Analisou-se no Brasil o recurso às forças armadas para fim de polícia. Ao determinar que militares façam peneira dentro de presídios, incumbência de agentes penitenciários, o governo federal ao mesmo tempo desvirtua a função constitucional das armas e desvaloriza as polícias militares estaduais.
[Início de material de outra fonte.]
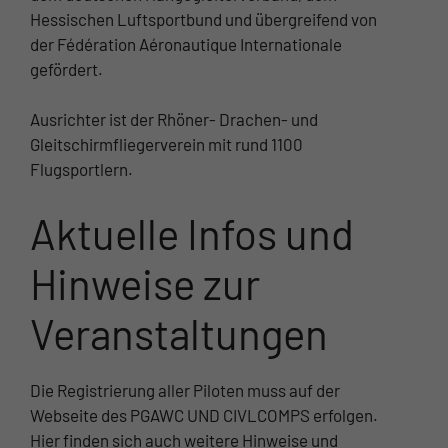
Hessischen Luftsportbund und übergreifend von
der Fédération Aéronautique Internationale
gefördert.
Ausrichter ist der Rhöner- Drachen- und
Gleitschirmfliegerverein mit rund 1100
Flugsportlern.
Aktuelle Infos und
Hinweise zur
Veranstaltungen
Die Registrierung aller Piloten muss auf der
Webseite des PGAWC UND CIVLCOMPS erfolgen.
Hier finden sich auch weitere Hinweise und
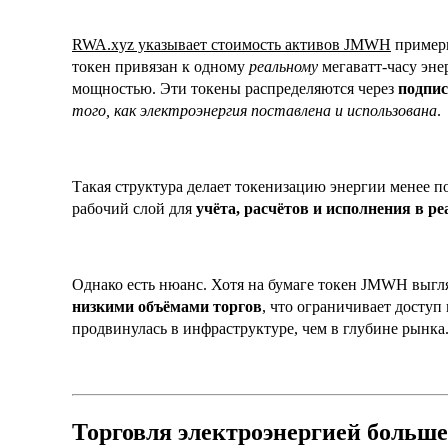
RWA.xyz указывает стоимость активов JMWH
пример
токен привязан к одному
реальному
мегаватт-часу эн
мощностью. Эти токены распределяются через
подпи
того, как электроэнергия поставлена и использована
.
Такая структура делает токенизацию энергии менее 
рабочий слой для
учёта, расчётов и исполнения в р
Однако есть нюанс. Хотя на бумаге токен JMWH выгл
низкими объёмами торгов
, что ограничивает доступ 
продвинулась в инфраструктуре, чем в глубине рынка
Торговля электроэнергией больш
Ou seja, joga para a galera, oferece pauta para a imprensa, mas não resolve o problema. Ao contrário: cria um.

Para os governadores, no entanto, puxadinhos como esses são maravilhosos, porque transferem à União tanto a responsabilidade em casos de novos massacres, quanto o custo financeiro de resolver o problema.

O tal Plano Nacional de Segurança Pública, apresentado nas coxas na terça-feira, ainda não foi detalhado. Prometeu-se que seria nesta quarta. Não foi. Adia-se. A razão é simples: não há detalhes a serem apresentados porque nada há. Simples assim.

A própria ideia de começar a aplicação de tal plano puxadinho só em 15 de fevereiro pelos Estados do Rio Grande do Norte, Rio Grande do Sul e Sergipe, é explicativo de que o governo federal não consegue ir ao centro do problema.

Fosse sério, tivesse senso de urgência, e seria implantado de partida, com energia, nos Estados que fazem fronteira com Paraguai, Bolívia, Peru, Colômbia e Venezuela. Ou seja: Paraná, Mato Grosso do Sul, Mato Grosso, Acre, Amazonas e Roraima, os Estados por onde a droga entra.

Ou o Brasil ocupa com inteligência suas fronteiras, ou logo teremos aqui, com o PCC, um cartel como os mexicanos.